» **The task**
From the listing below, please restate exactly the lines beginning at the one with "ein großartiges Comeback gefeiert. Nun" and ending at the one with "Μιχάιλο Λάλιτς, Βλάνταν", both included, and skip the pictures.
____
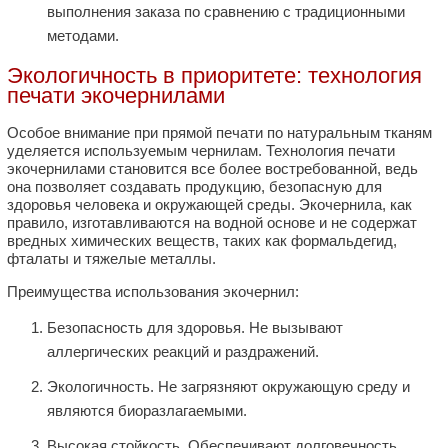
выполнения заказа по сравнению с традиционными
методами.
Экологичность в приоритете: технология
печати экочернилами
Особое внимание при прямой печати по натуральным тканям
уделяется используемым чернилам. Технология печати
экочернилами становится все более востребованной, ведь
она позволяет создавать продукцию, безопасную для
здоровья человека и окружающей среды. Экочернила, как
правило, изготавливаются на водной основе и не содержат
вредных химических веществ, таких как формальдегид,
фталаты и тяжелые металлы.
Преимущества использования экочернил:
Безопасность для здоровья. Не вызывают
аллергических реакций и раздражений.
Экологичность. Не загрязняют окружающую среду и
являются биоразлагаемыми.
Высокая стойкость. Обеспечивают долговечность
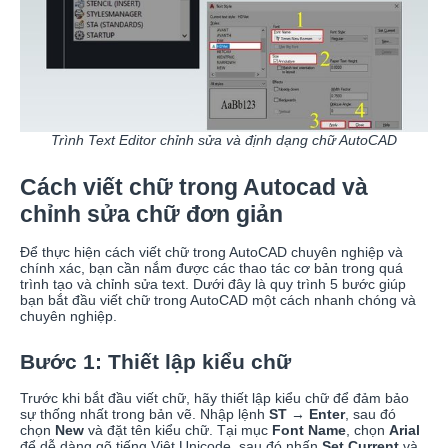
Trình Text Editor chỉnh sửa và định dạng chữ AutoCAD
Cách viết chữ trong Autocad và
chỉnh sửa chữ đơn giản
Để thực hiện cách viết chữ trong AutoCAD chuyên nghiệp và
chính xác, bạn cần nắm được các thao tác cơ bản trong quá
trình tạo và chỉnh sửa text. Dưới đây là quy trình 5 bước giúp
bạn bắt đầu viết chữ trong AutoCAD một cách nhanh chóng và
chuyên nghiệp.
Bước 1: Thiết lập kiểu chữ
Trước khi bắt đầu viết chữ, hãy thiết lập kiểu chữ để đảm bảo
sự thống nhất trong bản vẽ. Nhập lệnh
ST
→
Enter
, sau đó
chọn
New
và đặt tên kiểu chữ. Tại mục
Font Name
, chọn
Arial
để dễ dàng gõ tiếng Việt Unicode, sau đó nhấn
Set Current
và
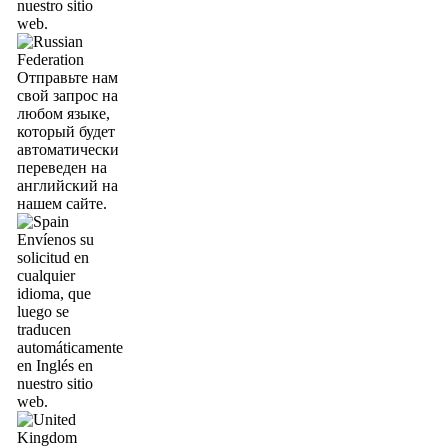
nuestro sitio
web.
Отправьте нам
свой запрос на
любом языке,
который будет
автоматически
переведен на
английский на
нашем сайте.
Envíenos su
solicitud en
cualquier
idioma, que
luego se
traducen
automáticamente
en Inglés en
nuestro sitio
web.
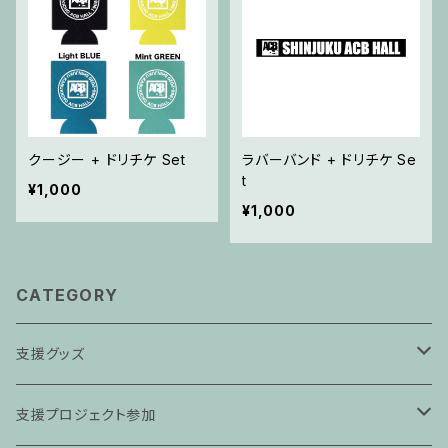
クージー + ドリチケ Set
ラバーバンド + ドリチケ Se
t
¥1,000
¥1,000
CATEGORY
支援グッズ
Tシャツ
支援プロジェクト参加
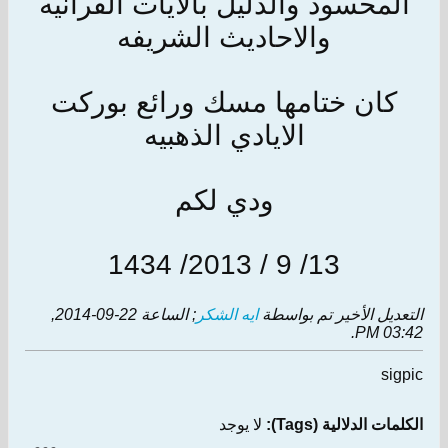
المحسود والدليل بالايات القرانيه
والاحاديث الشريفه
كان ختامها مسك ورائع بوركت
الايادي الذهبيه
ودي لكم
13/ 9 / 2013/ 1434
التعديل الأخير تم بواسطة
ايه الشكر
; الساعة
22-09-2014,
.
03:42 PM
sigpic
الكلمات الدلالية (Tags):
لا يوجد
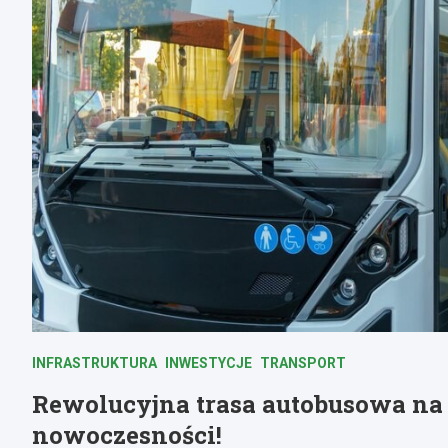
INFRASTRUKTURA
INWESTYCJE
TRANSPORT
Rewolucyjna trasa autobusowa na
nowoczesności!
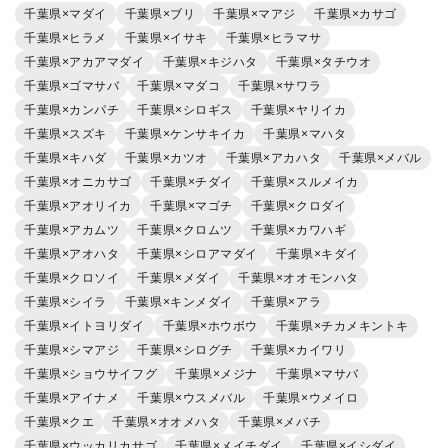
千葉県×マダイ
千葉県×ブリ
千葉県×マアジ
千葉県×カサゴ
千葉県×ヒラメ
千葉県×イサキ
千葉県×ヒラマサ
千葉県×アカアマダイ
千葉県×キジハタ
千葉県×タチウオ
千葉県×ゴマサバ
千葉県×マダコ
千葉県×サワラ
千葉県×カンパチ
千葉県×シロギス
千葉県×ヤリイカ
千葉県×スズキ
千葉県×ケンサキイカ
千葉県×マハタ
千葉県×キハダ
千葉県×カツオ
千葉県×アカハタ
千葉県×メバル
千葉県×オニカサゴ
千葉県×チダイ
千葉県×スルメイカ
千葉県×アオリイカ
千葉県×マゴチ
千葉県×クロダイ
千葉県×アカムツ
千葉県×クロムツ
千葉県×カワハギ
千葉県×アオハタ
千葉県×シロアマダイ
千葉県×キダイ
千葉県×クロソイ
千葉県×メダイ
千葉県×オオモンハタ
千葉県×シイラ
千葉県×キンメダイ
千葉県×アラ
千葉県×イトヨリダイ
千葉県×ホウボウ
千葉県×チカメキントキ
千葉県×シマアジ
千葉県×シログチ
千葉県×カイワリ
千葉県×ショウサイフグ
千葉県×メジナ
千葉県×マサバ
千葉県×アイナメ
千葉県×ウスメバル
千葉県×ウメイロ
千葉県×クエ
千葉県×オオメハタ
千葉県×メバチ
千葉県×ウッカリカサゴ
千葉県×メイチダイ
千葉県×イシダイ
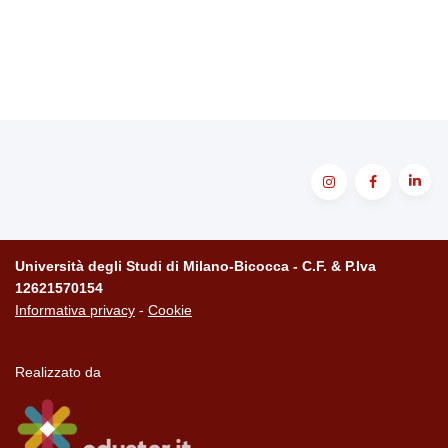
Università degli Studi di Milano-Bicocca - C.F. & P.Iva
12621570154
Informativa privacy
-
Cookie
Realizzato da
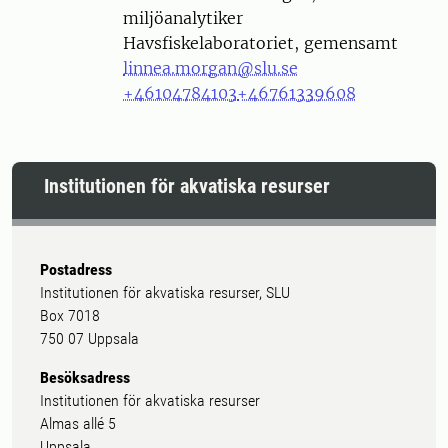
miljöanalytiker
Havsfiskelaboratoriet, gemensamt
linnea.morgan@slu.se
+46104784103
+46761339608
Institutionen för akvatiska resurser
Postadress
Institutionen för akvatiska resurser, SLU
Box 7018
750 07 Uppsala
Besöksadress
Institutionen för akvatiska resurser
Almas allé 5
Uppsala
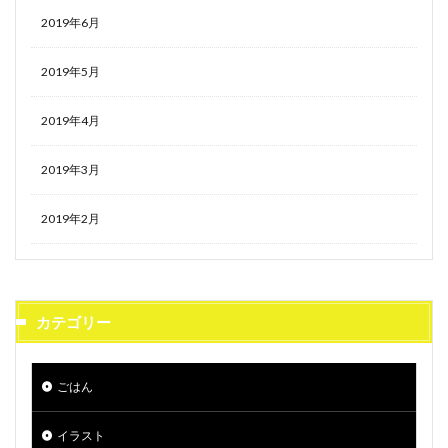
2019年6月
2019年5月
2019年4月
2019年3月
2019年2月
カテゴリー
ごはん
イラスト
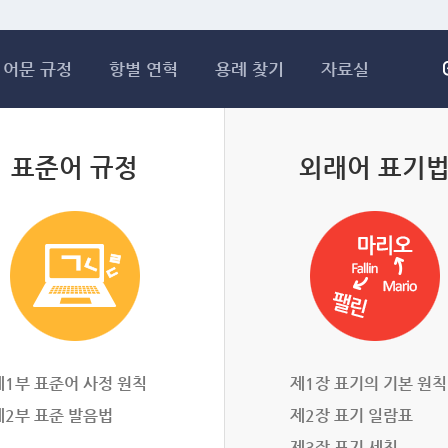
메인콘텐츠 바로가기
어문 규정
항별 연혁
용례 찾기
자료실
표준어 규정
외래어 표기
제1부 표준어 사정 원칙
제1장 표기의 기본 원칙
제2부 표준 발음법
제2장 표기 일람표
제3장 표기 세칙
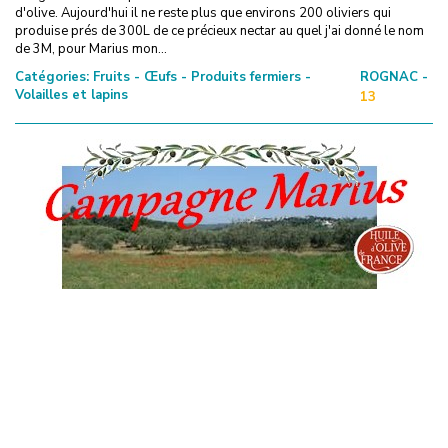
d'olive. Aujourd'hui il ne reste plus que environs 200 oliviers qui
produise prés de 300L de ce précieux nectar au quel j'ai donné le nom
de 3M, pour Marius mon...
Catégories:
Fruits - Œufs - Produits fermiers -
ROGNAC -
Volailles et lapins
13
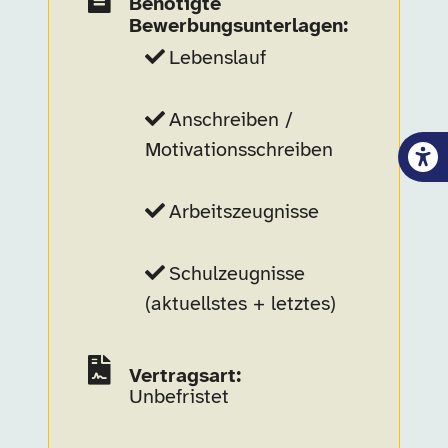
Benötigte
Bewerbungsunterlagen:
Lebenslauf
Anschreiben /
Motivationsschreiben
Arbeitszeugnisse
Schulzeugnisse
(aktuellstes + letztes)
Vertragsart:
Unbefristet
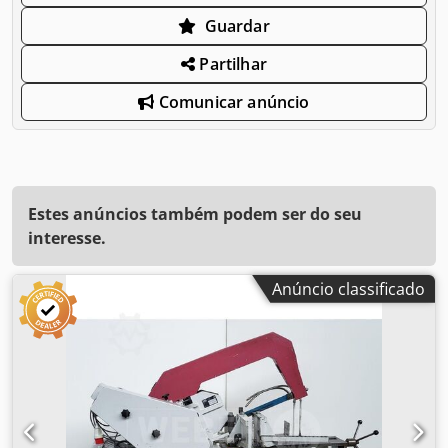
Guardar
Partilhar
Comunicar anúncio
Estes anúncios também podem ser do seu
interesse.
Anúncio classificado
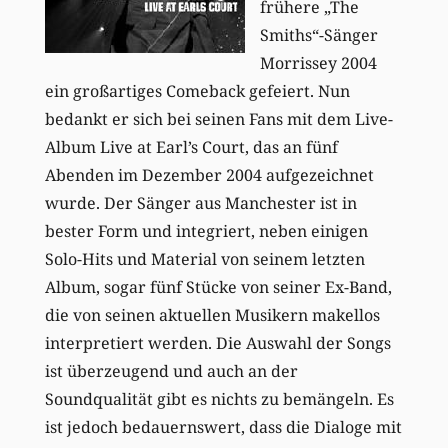
frühere „The
Smiths“-Sänger
Morrissey 2004
ein großartiges Comeback gefeiert. Nun
bedankt er sich bei seinen Fans mit dem Live-
Album Live at Earl’s Court, das an fünf
Abenden im Dezember 2004 aufgezeichnet
wurde. Der Sänger aus Manchester ist in
bester Form und integriert, neben einigen
Solo-Hits und Material von seinem letzten
Album, sogar fünf Stücke von seiner Ex-Band,
die von seinen aktuellen Musikern makellos
interpretiert werden. Die Auswahl der Songs
ist überzeugend und auch an der
Soundqualität gibt es nichts zu bemängeln. Es
ist jedoch bedauernswert, dass die Dialoge mit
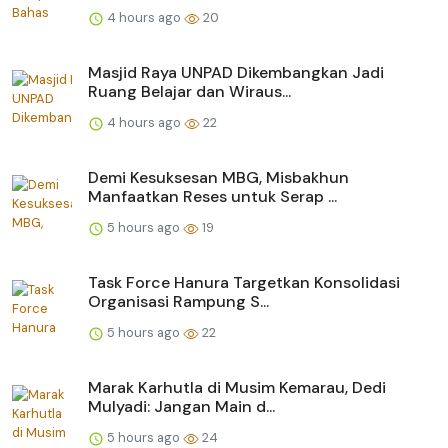
4 hours ago
20
Masjid Raya UNPAD Dikembangkan Jadi
Ruang Belajar dan Wiraus...
4 hours ago
22
Demi Kesuksesan MBG, Misbakhun
Manfaatkan Reses untuk Serap ...
5 hours ago
19
Task Force Hanura Targetkan Konsolidasi
Organisasi Rampung S...
5 hours ago
22
Marak Karhutla di Musim Kemarau, Dedi
Mulyadi: Jangan Main d...
5 hours ago
24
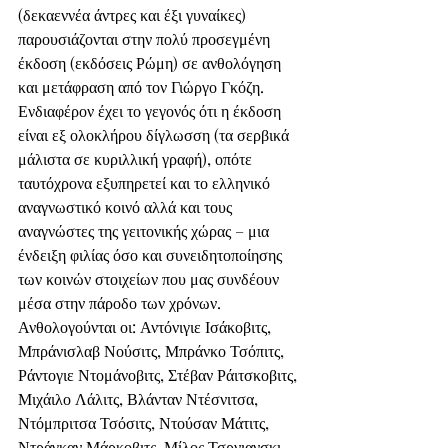
(δεκαεννέα άντρες και έξι γυναίκες) 
παρουσιάζονται στην πολύ προσεγμένη 
έκδοση (εκδόσεις Ρώμη) σε ανθολόγηση 
και μετάφραση από τον Γιώργο Γκόζη. 
Ενδιαφέρον έχει το γεγονός ότι η έκδοση 
είναι εξ ολοκλήρου δίγλωσση (τα σερβικά 
μάλιστα σε κυριλλική γραφή), οπότε 
ταυτόχρονα εξυπηρετεί και το ελληνικό 
αναγνωστικό κοινό αλλά και τους 
αναγνώστες της γειτονικής χώρας – μια 
ένδειξη φιλίας όσο και συνειδητοποίησης 
των κοινών στοιχείων που μας συνδέουν 
μέσα στην πάροδο των χρόνων. 
Ανθολογούνται οι: Αντόνιγιε Ισάκοβιτς, 
Μπράνισλαβ Νούσιτς, Μπράνκο Τσόπιτς, 
Ράντογιε Ντομάνοβιτς, Στέβαν Ράιτσκοβιτς, 
Μιχάιλο Λάλιτς, Βλάνταν Ντέσνιτσα, 
Ντόμπριτσα Τσόσιτς, Ντούσαν Μάτιτς, 
Ντράγκαν Μάρκοβιτς, Μίλος Τσρνιανσκι, 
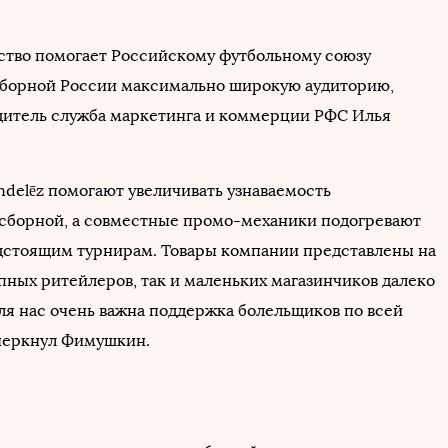
ство помогает Российскому футбольному союзу
сборной России максимально широкую аудиторию,
дитель служба маркетинга и коммерции РФС Илья
delēz помогают увеличивать узнаваемость
сборной, а совместные промо-механики подогревают
дстоящим турнирам. Товары компании представлены на
упных ритейлеров, так и маленьких магазинчиков далеко
для нас очень важна поддержка болельщиков по всей
дчеркнул Фимушкин.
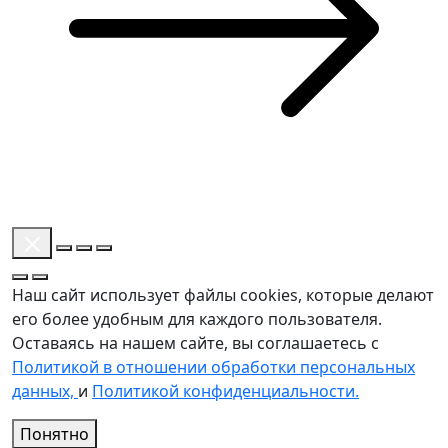
Наш сайт использует файлы cookies, которые делают
его более удобным для каждого пользователя.
Оставаясь на нашем сайте, вы соглашаетесь с
Политикой в отношении обработки персональных
данных,
и
Политикой конфиденциальности.
Понятно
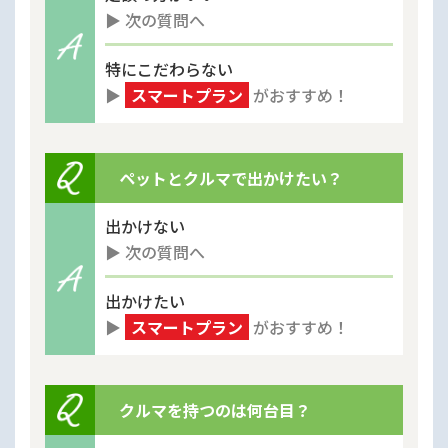
▶︎ 次の質問へ
特にこだわらない
▶︎
スマートプラン
がおすすめ！
ペットとクルマで出かけたい？
出かけない
▶︎ 次の質問へ
出かけたい
▶︎
スマートプラン
がおすすめ！
クルマを持つのは何台目？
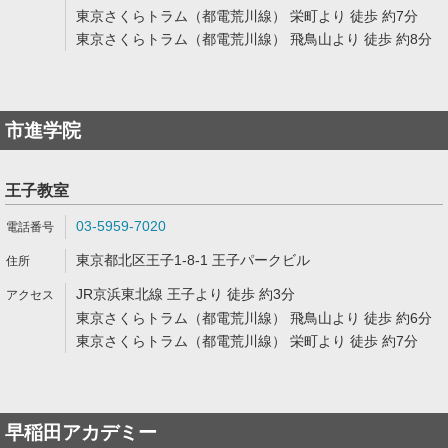
東京さくらトラム（都電荒川線） 栄町より 徒歩 約7分
東京さくらトラム（都電荒川線） 飛鳥山より 徒歩 約8分
市進学院
王子教室
03-5959-7020
東京都北区王子1-8-1 王子パークビル
JR京浜東北線 王子より 徒歩 約3分
東京さくらトラム（都電荒川線） 飛鳥山より 徒歩 約6分
東京さくらトラム（都電荒川線） 栄町より 徒歩 約7分
早稲田アカデミー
____
» **Written answer**
ein großartiges Comeback gefeiert. Nun
bedankt er sich bei seinen Fans mit dem Live-
Album Live at Earl’s Court, das an fünf
Abenden im Dezember 2004 aufgezeichnet
wurde. Der Sänger aus Manchester ist in
bester Form und integriert, neben einigen
Solo-Hits und Material von seinem letzten
Album, sogar fünf Stücke von seiner Ex-Band,
die von seinen aktuellen Musikern makellos
interpretiert werden. Die Auswahl der Songs
ist überzeugend und auch an der
Soundqualität gibt es nichts zu bemängeln. Es
ist jedoch bedauernswert, dass die Dialoge mit
4 hours ago
20
Masjid Raya UNPAD Dikembangkan Jadi
Ruang Belajar dan Wiraus...
4 hours ago
22
Demi Kesuksesan MBG, Misbakhun
Manfaatkan Reses untuk Serap ...
5 hours ago
19
Task Force Hanura Targetkan Konsolidasi
Organisasi Rampung S...
5 hours ago
22
Marak Karhutla di Musim Kemarau, Dedi
Mulyadi: Jangan Main d...
5 hours ago
24
(δεκαεννέα άντρες και έξι γυναίκες) 
παρουσιάζονται στην πολύ προσεγμένη 
έκδοση (εκδόσεις Ρώμη) σε ανθολόγηση 
και μετάφραση από τον Γιώργο Γκόζη. 
Ενδιαφέρον έχει το γεγονός ότι η έκδοση 
είναι εξ ολοκλήρου δίγλωσση (τα σερβικά 
μάλιστα σε κυριλλική γραφή), οπότε 
ταυτόχρονα εξυπηρετεί και το ελληνικό 
αναγνωστικό κοινό αλλά και τους 
αναγνώστες της γειτονικής χώρας – μια 
ένδειξη φιλίας όσο και συνειδητοποίησης 
των κοινών στοιχείων που μας συνδέουν 
μέσα στην πάροδο των χρόνων. 
Ανθολογούνται οι: Αντόνιγιε Ισάκοβιτς, 
Μπράνισλαβ Νούσιτς, Μπράνκο Τσόπιτς, 
Ράντογιε Ντομάνοβιτς, Στέβαν Ράιτσκοβιτς, 
Μιχάιλο Λάλιτς, Βλάνταν Ντέσνιτσα, 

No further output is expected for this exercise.